SAQUES SUPERAM DEPÓSITOS PELO QUARTO ANO SEGUIDO
Em janeiro, os depósitos somaram R$ 331,2 bilhões, enquanto os saques chegaram a R$ 354,7 bilhões. Mesmo com o crédito de R$ 6,4 bilhões em rendimentos às contas, o resultado geral permaneceu negativo.
O saldo total da caderneta está pouco acima de R$ 1 trilhão.
O movimento não é isolado:
- 2023: retiradas líquidas de R$ 87,8 bilhões
- 2024: retiradas líquidas de R$ 15,5 bilhões
- 2025: saldo negativo de R$ 85,6 bilhões
Especialistas apontam que a poupança perdeu atratividade em relação a investimentos que acompanham os juros altos.
SELIC A 15% PRESSIONA A CADERNETA
Com a taxa básica de juros mantida em 15% ao ano, a poupança fica menos competitiva frente a produtos como CDBs, Tesouro Direto e fundos de renda fixa.
O Comitê de Política Monetária (Copom) interrompeu o ciclo de aumentos em julho do ano passado, após sete elevações consecutivas, mas mantém a Selic em nível considerado restritivo para conter a inflação.
A meta anual da inflação é 3%, e juros altos encarecem crédito, desaceleram consumo e estimulam aplicações mais rentáveis — o que pressiona ainda mais a fuga da poupança.
INFLAÇÃO FECHA 2025 EM 4,26%
A inflação oficial, medida pelo IPCA, encerrou 2025 com alta de 4,26%, influenciada sobretudo pelo aumento das tarifas de transporte por aplicativo e passagens aéreas em dezembro, mês em que o índice subiu 0,33%.
A variação ficou acima do resultado de novembro (0,18%) e foi usada pelo mercado como sinal de que a pressão inflacionária ainda persiste.
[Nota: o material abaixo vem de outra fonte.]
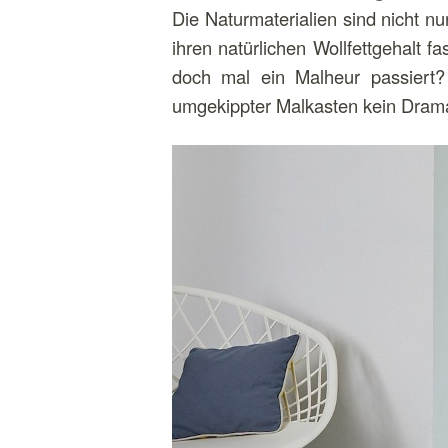
Die Naturmaterialien sind nicht n
ihren natürlichen Wollfettgehalt 
doch mal ein Malheur passiert? 
umgekippter Malkasten kein Drama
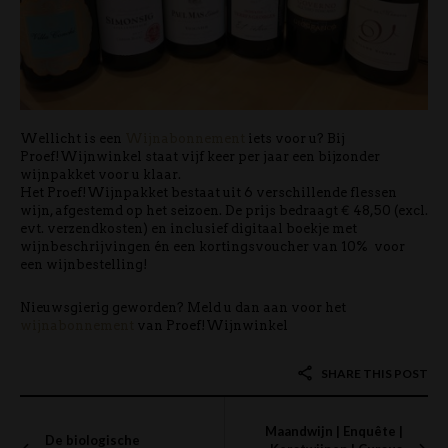
Wellicht is een
Wijnabonnement
iets voor u? Bij
Proef!Wijnwinkel staat vijf keer per jaar een bijzonder
wijnpakket voor u klaar.
Het Proef!Wijnpakket bestaat uit 6 verschillende flessen
wijn, afgestemd op het seizoen. De prijs bedraagt € 48,50 (excl.
evt. verzendkosten) en inclusief digitaal boekje met
wijnbeschrijvingen én een kortingsvoucher van 10% voor
een wijnbestelling!
Nieuwsgierig geworden? Meld u dan aan voor het
wijnabonnement
van Proef!Wijnwinkel
SHARE THIS POST
Maandwijn | Enquête |
De biologische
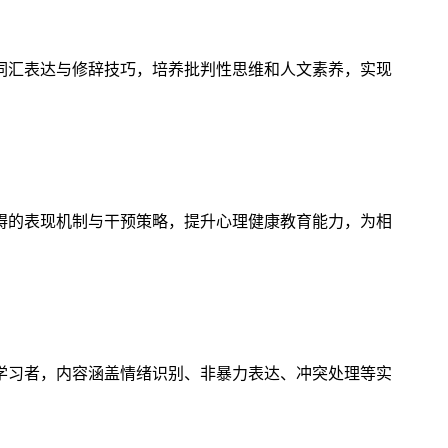
词汇表达与修辞技巧，培养批判性思维和人文素养，实现
碍的表现机制与干预策略，提升心理健康教育能力，为相
学习者，内容涵盖情绪识别、非暴力表达、冲突处理等实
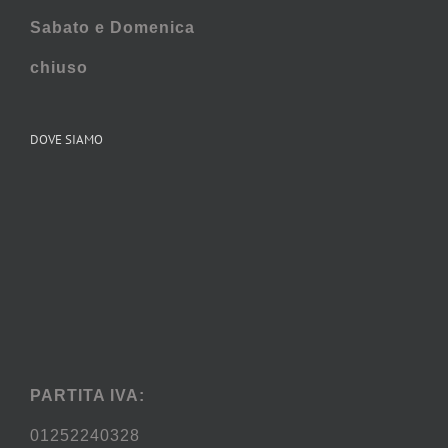
Sabato e
Domenica
chiuso
DOVE SIAMO
PARTITA IVA:
01252240328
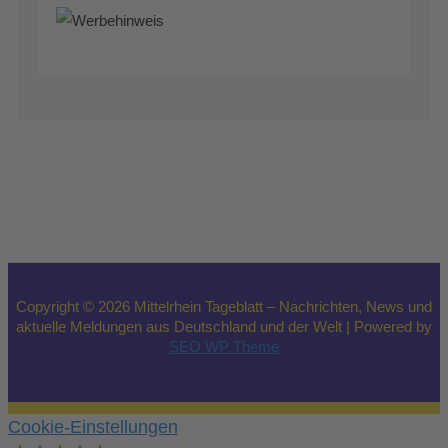
Copyright © 2026 Mittelrhein Tageblatt – Nachrichten, News und
aktuelle Meldungen aus Deutschland und der Welt | Powered by
SEO WP Theme
Cookie-Einstellungen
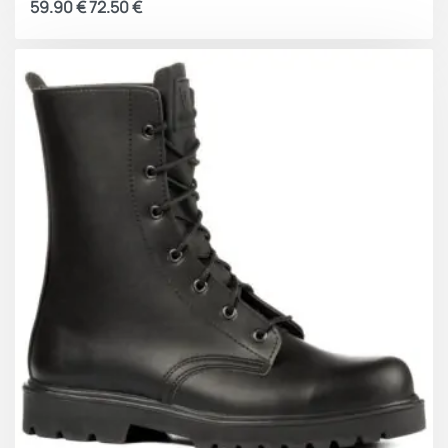
59.90
€
72.50
€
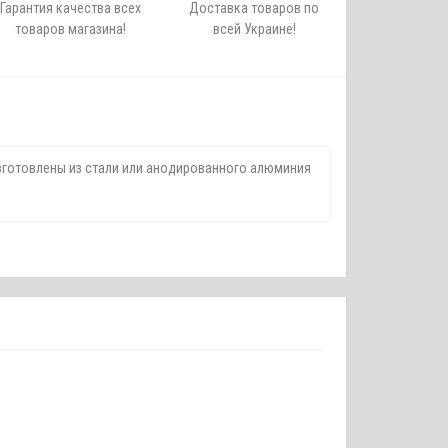
Гарантия качества всех
Доставка товаров по
товаров магазина!
всей Украине!
зготовлены из стали или анодированного алюминия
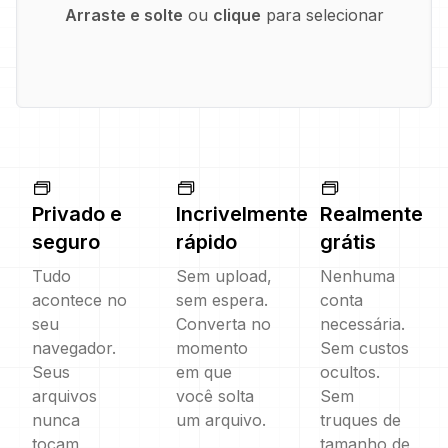
Arraste e solte
ou
clique
para selecionar
Privado e
Incrivelmente
Realmente
seguro
rápido
grátis
Tudo
Sem upload,
Nenhuma
acontece no
sem espera.
conta
seu
Converta no
necessária.
navegador.
momento
Sem custos
Seus
em que
ocultos.
arquivos
você solta
Sem
nunca
um arquivo.
truques de
tocam
tamanho de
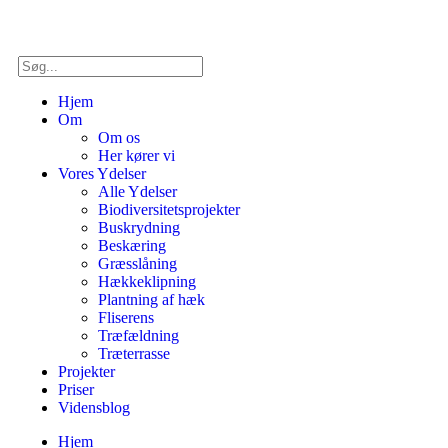
Hjem
Om
Om os
Her kører vi
Vores Ydelser
Alle Ydelser
Biodiversitetsprojekter
Buskrydning
Beskæring
Græsslåning
Hækkeklipning
Plantning af hæk
Fliserens
Træfældning
Træterrasse
Projekter
Priser
Vidensblog
Hjem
BC PREVÊ INÍCIO DO CORTE DE JUROS EM MARÇO
A ata mais recente do Copom indica que o Banco Central deve iniciar o ciclo de queda da Selic em março. No entanto, a autarquia não antecipou o tamanho do corte e reafirmou que os juros permanecerão “em nível restritivo”.
Enquanto a Selic segue alta, a tendência é de continuidade do esvaziamento da poupança, que perdeu competitividade diante de outras aplicações de renda fixa.